Occluded Human Body Capture with Frequency Domain Denoising Prior
Abstract
Monocular human motion capture in occlusion scenarios presents significant challenges. Although a few works have explicitly considered the occlusion problem, image-based methods are unreliable due to the lack of temporal constraints while video-based approaches cannot gain sufficient knowledge from time domain motion priors to address long-term occlusions. However, occluded human motion typically exhibits periodic patterns and consistent momentum. Inspired by this observation, we exploit reliable image observations in frequency domain and formulate the motion capture task as a wavelet coefficients selection process.
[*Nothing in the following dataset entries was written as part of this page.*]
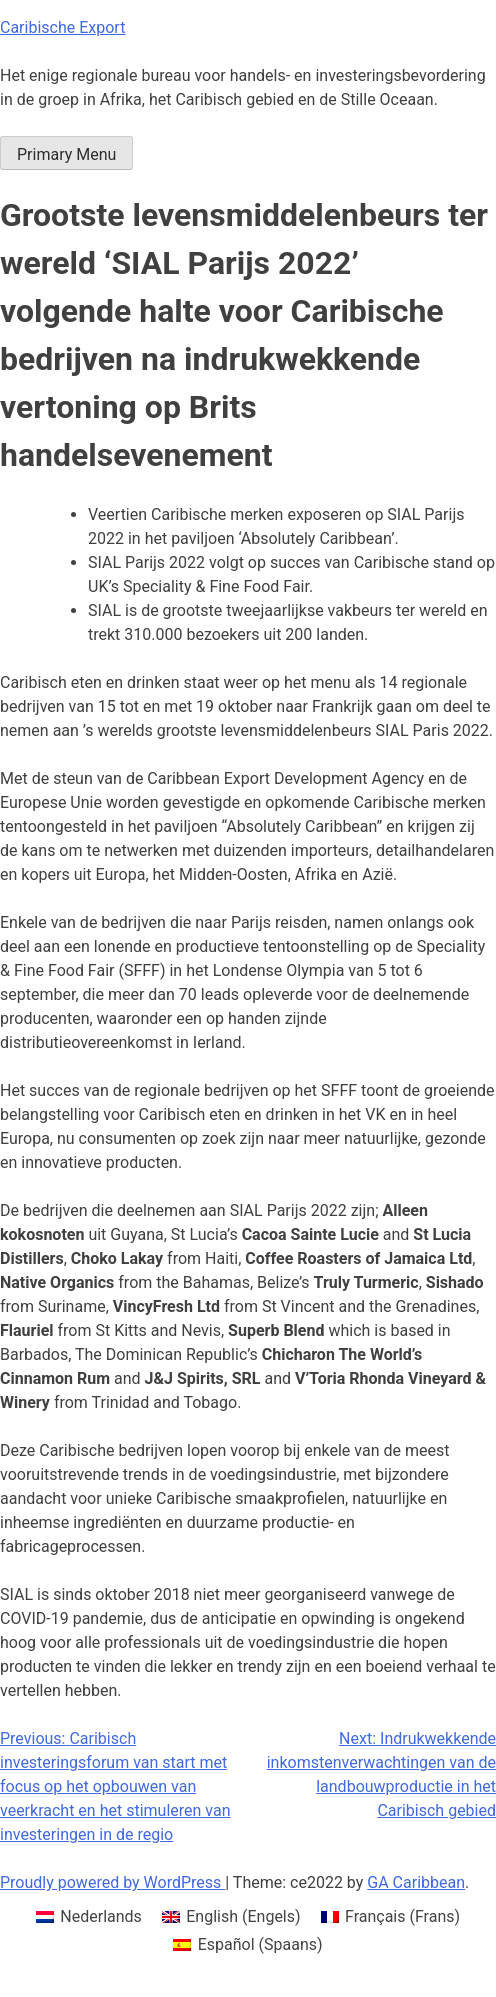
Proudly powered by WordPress (112, 1882)
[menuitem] (89, 1917)
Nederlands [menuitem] (101, 1916)
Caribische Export (62, 27)
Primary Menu (66, 154)
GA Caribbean (416, 1882)
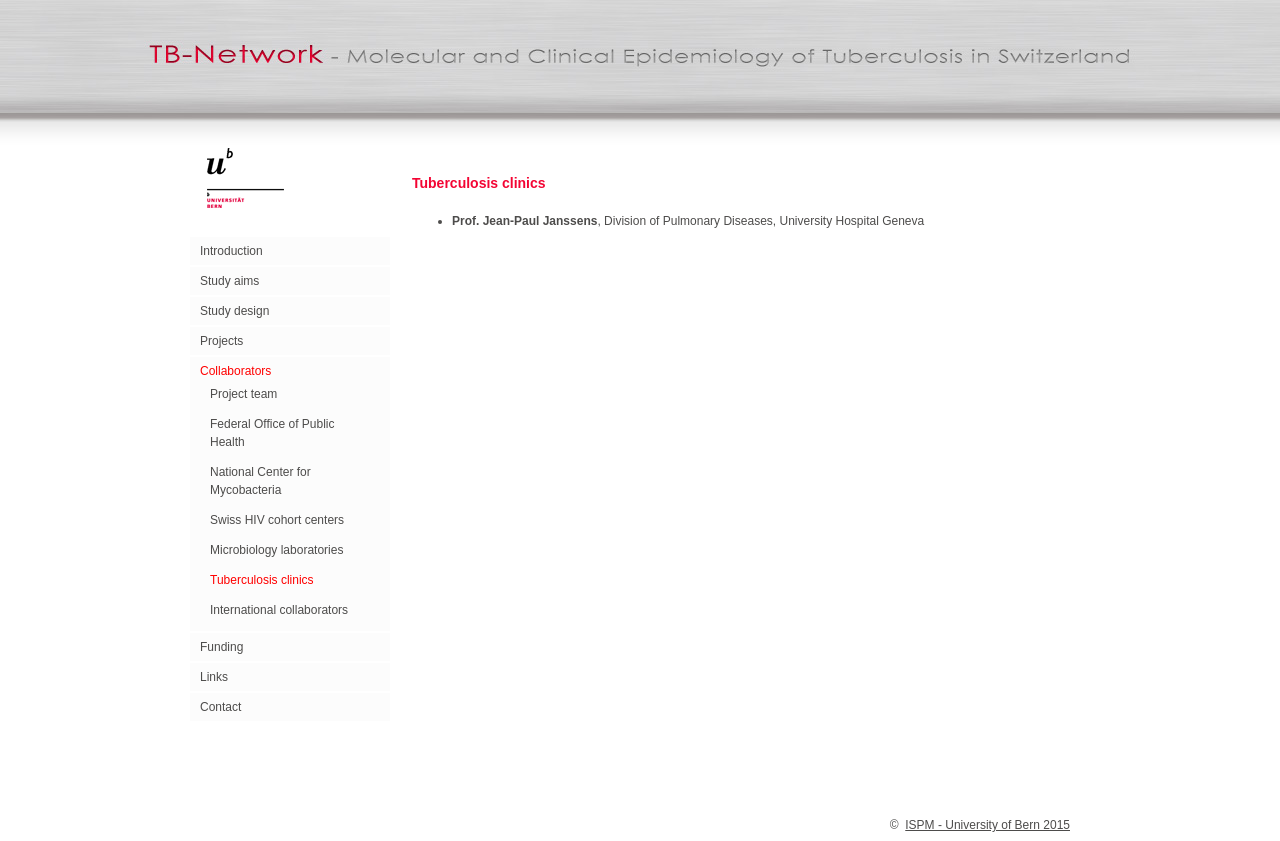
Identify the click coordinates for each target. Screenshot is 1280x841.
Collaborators (235, 371)
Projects (221, 341)
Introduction (231, 251)
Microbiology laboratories (276, 550)
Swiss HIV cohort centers (277, 520)
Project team (243, 394)
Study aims (229, 281)
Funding (221, 647)
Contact (220, 707)
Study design (234, 311)
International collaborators (279, 610)
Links (214, 677)
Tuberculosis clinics (262, 580)
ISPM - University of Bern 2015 (987, 825)
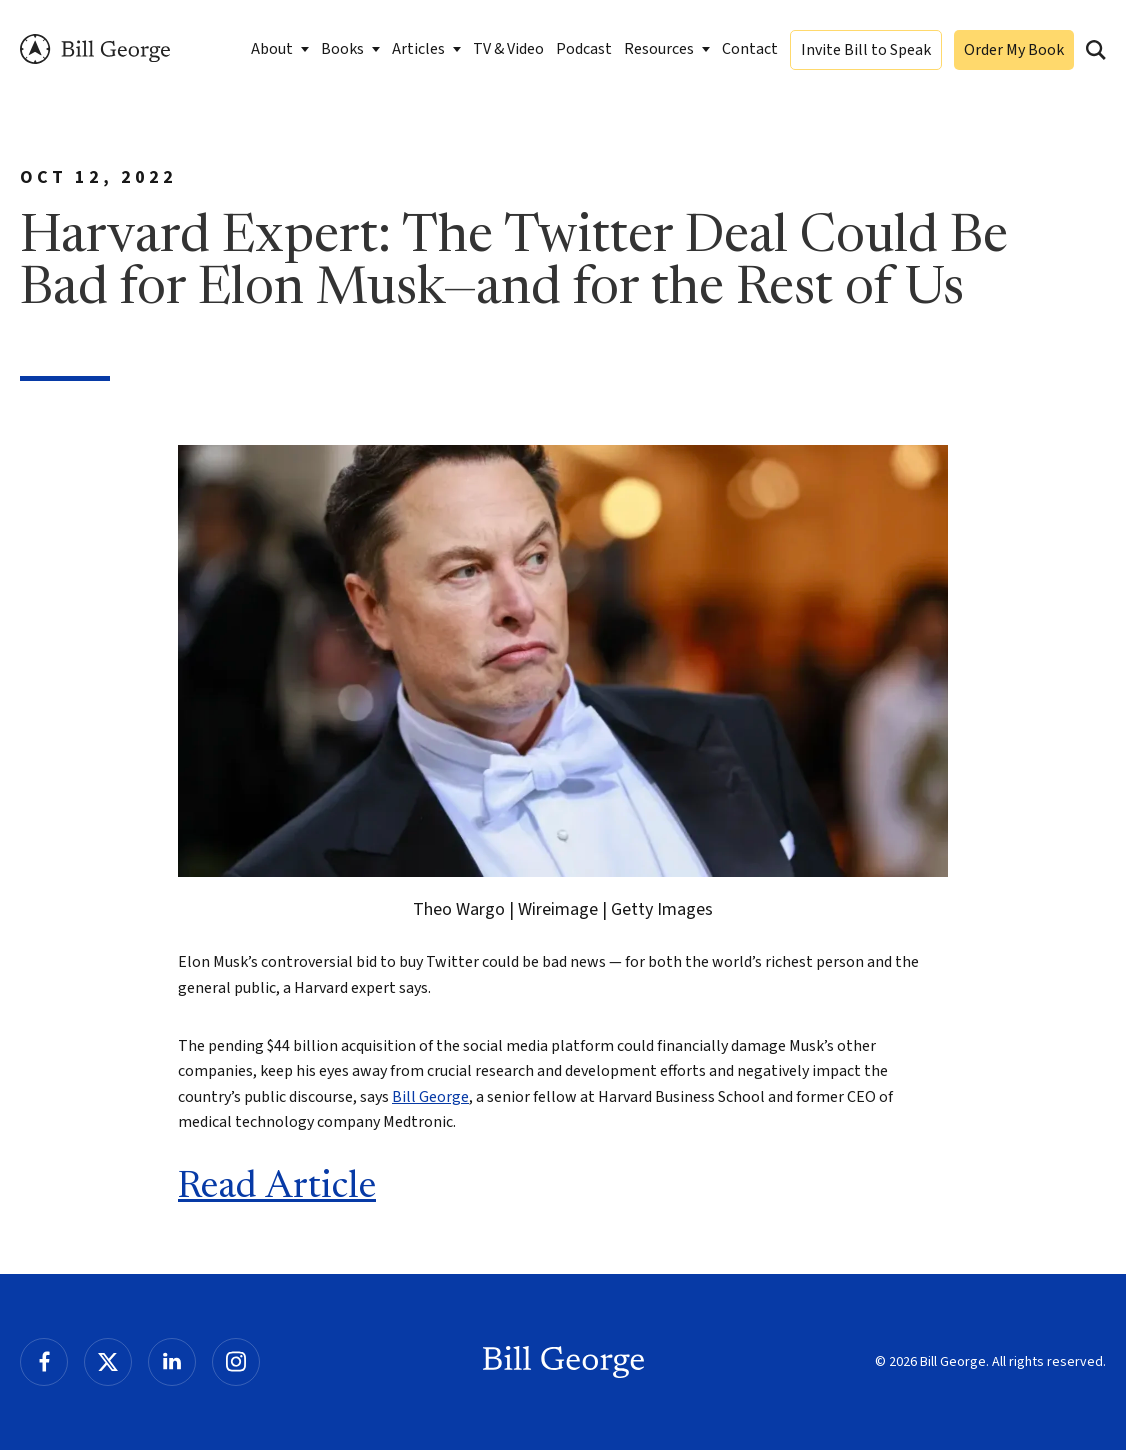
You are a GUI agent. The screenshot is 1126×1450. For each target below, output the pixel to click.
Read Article (277, 1188)
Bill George (95, 49)
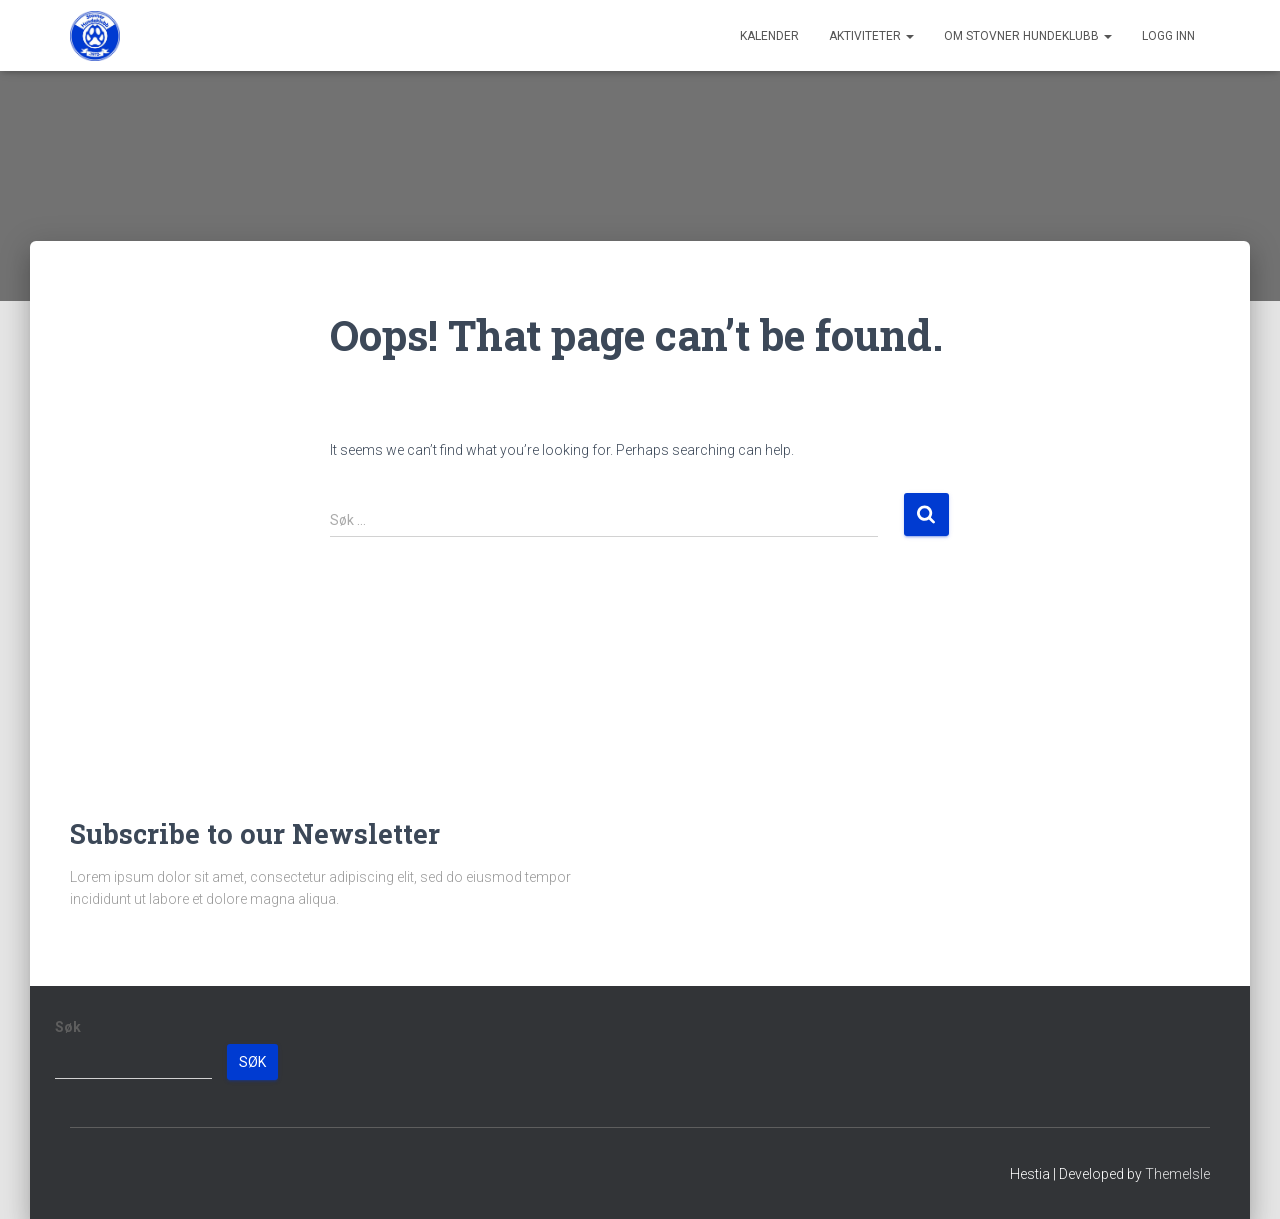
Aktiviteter (871, 36)
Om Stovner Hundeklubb (1028, 36)
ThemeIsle (1177, 1174)
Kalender (769, 36)
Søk (68, 1027)
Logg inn (1168, 36)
Specifically, we first construct probabilistic distributions for the occluded 2D keypoints, and then introduce a frequency domain diffusion model to refine the distributions by learning long-term periodic information and physical momentum with Discrete Wavelet Transform (DWT). Consequently, the learned denoising prior can select valid wavelet components to facilitate the 3D motion capture with a 3D decoder. By employing a joint reprojection strategy, we can also use the same diffusion process to train the 3D decoder. To further promote human occlusion-related tasks, we also present the first 3D occluded motion dataset, OcMotion, which serves as a new benchmark for both training and evaluation. Experimental results demonstrate that our method can produce accurate and coherent human motions from occluded videos. The dataset and code will be publicly available.